EXERCISE OBJECTIVE: Please repeat every record below exactly as written, but leave out the pictures.

━━━━

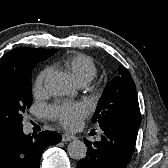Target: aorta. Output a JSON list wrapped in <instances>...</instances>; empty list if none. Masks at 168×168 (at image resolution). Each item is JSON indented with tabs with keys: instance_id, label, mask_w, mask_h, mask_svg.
<instances>
[{
	"instance_id": "obj_1",
	"label": "aorta",
	"mask_w": 168,
	"mask_h": 168,
	"mask_svg": "<svg viewBox=\"0 0 168 168\" xmlns=\"http://www.w3.org/2000/svg\"><path fill=\"white\" fill-rule=\"evenodd\" d=\"M45 88L53 96H67L73 90V82L67 73L56 71L46 78ZM86 153L87 147L81 140H73L68 145V154L73 159L81 160Z\"/></svg>"
}]
</instances>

━━━━

RESULT OF THE TASK:
Target: aorta. Output a JSON list wrapped in <instances>...</instances>; empty list if none. Masks at 168×168 (at image resolution). Each item is JSON indented with tabs with keys: instance_id, label, mask_w, mask_h, mask_svg.
<instances>
[{
	"instance_id": "obj_1",
	"label": "aorta",
	"mask_w": 168,
	"mask_h": 168,
	"mask_svg": "<svg viewBox=\"0 0 168 168\" xmlns=\"http://www.w3.org/2000/svg\"><path fill=\"white\" fill-rule=\"evenodd\" d=\"M45 88L53 96H67L73 90V82L67 73L56 71L46 78ZM86 153L87 147L81 140H73L68 145V154L73 159L81 160Z\"/></svg>"
}]
</instances>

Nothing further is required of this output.